The first GOP candidate for U.S. Senate is out before the filing period even begins. Radio host Bill Flynn announced that he is folding up his tent and calling it quits. His exit makes it easier for frontrunner and House Speaker Thom Tillis to get through the May primary without a runoff.

With six candidates still in the race, a clean win in May is still a difficult task. However, Flynn had at least some base support in the Winston-Salem area that is now up for grabs. Flynn saw himself as a Tea Party candidate so his absence should, theoretically, help Greg Brannon who has so far owned the Tea Party mantel and has the endorsement of Rand Paul.

Fortunately for Tillis, Brannon has not shown much political savvy. Brannon announced last week that he’s opening field offices around the state but has yet to achieve the name recognition and base of support necessary to make a grassroots campaign work. Instead of spending his money raising his profile, he’s spending it on rent and staff.

In addition to Flynn leaving and Brannon squandering, Mark Harris has been almost absent from the campaign. Finance reports will be out shortly and we’ll see if Harris can put together the money to be competitive. Rumor has it that outside groups are coming into the state to support him. However, if the Reverend can’t raise money, they will likely sit it out.

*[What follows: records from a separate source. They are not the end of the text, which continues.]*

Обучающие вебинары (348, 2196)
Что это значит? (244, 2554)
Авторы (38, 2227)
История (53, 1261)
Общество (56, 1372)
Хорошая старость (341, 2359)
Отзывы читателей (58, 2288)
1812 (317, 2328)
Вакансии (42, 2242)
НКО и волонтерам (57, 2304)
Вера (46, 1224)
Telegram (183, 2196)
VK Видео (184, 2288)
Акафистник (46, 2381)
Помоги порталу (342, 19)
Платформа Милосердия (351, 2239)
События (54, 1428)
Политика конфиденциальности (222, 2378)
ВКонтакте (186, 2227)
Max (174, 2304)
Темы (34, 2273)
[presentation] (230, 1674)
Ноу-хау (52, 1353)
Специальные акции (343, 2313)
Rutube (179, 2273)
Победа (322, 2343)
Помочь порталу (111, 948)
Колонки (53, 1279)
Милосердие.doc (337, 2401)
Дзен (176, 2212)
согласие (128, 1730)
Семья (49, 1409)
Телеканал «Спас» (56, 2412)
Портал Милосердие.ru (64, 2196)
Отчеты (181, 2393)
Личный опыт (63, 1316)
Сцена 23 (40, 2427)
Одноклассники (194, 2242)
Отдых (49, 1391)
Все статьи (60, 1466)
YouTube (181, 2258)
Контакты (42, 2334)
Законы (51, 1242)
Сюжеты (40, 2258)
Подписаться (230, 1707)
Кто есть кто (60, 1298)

Finally, Tillis is skipping another forum. He’s obviously trying to position himself as the only game in town, dissing his fellow contenders but also dissing the GOP base. As I’ve said before, it’s a common strategy of heavy favorites, especially incumbents, but Tillis has yet to establish the support necessary to make it work. The success depends, at least partly, on the failure of his opponents to establish themselves as viable.

1 Comment

  1. Paleo Tek

    There are plenty of reasons why someone might run, and plenty of reasons they might drop out. One obvious reason to drop out so early is that some serious leverage was applied. Did the “Republican Establishment” (or some facsimile) lean hard on Bill Flynn to clear the field for their Anointed One? Did he get an offer he couldn’t refuse? On the other hand, there was nothing that remotely resembled traction coming out of this campaign, maybe he was just being realistic? Any reasonably savvy media/entertainment sort (and I think we should credit Mr. Flynn with meeting that criteria) will be fully aware of the publicity value of a political campaign. Losing would not not necessarily be a bad thing for him, but losing in such a way as to alienate key constituencies in the coalition (like, say, rich guys who spend money on campaigns) would be a Very Bad Thing. Billy, we hardly knew ye!